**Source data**
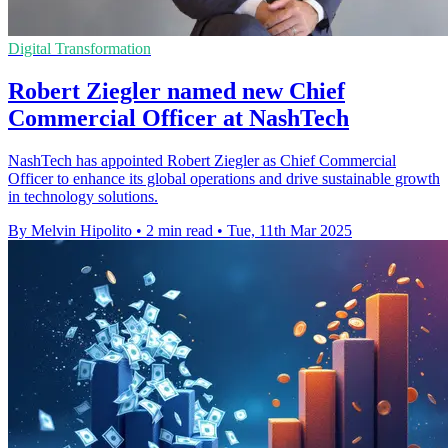
Digital Transformation
Robert Ziegler named new Chief
Commercial Officer at NashTech
NashTech has appointed Robert Ziegler as Chief Commercial
Officer to enhance its global operations and drive sustainable growth
in technology solutions.
By Melvin Hipolito
•
2 min read
•
Tue, 11th Mar 2025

**DIRECTIONS**
What lines above contain the string "NashTech"? Copy all of them.

**SOLVED PROBLEM**
Commercial Officer at NashTech
NashTech has appointed Robert Ziegler as Chief Commercial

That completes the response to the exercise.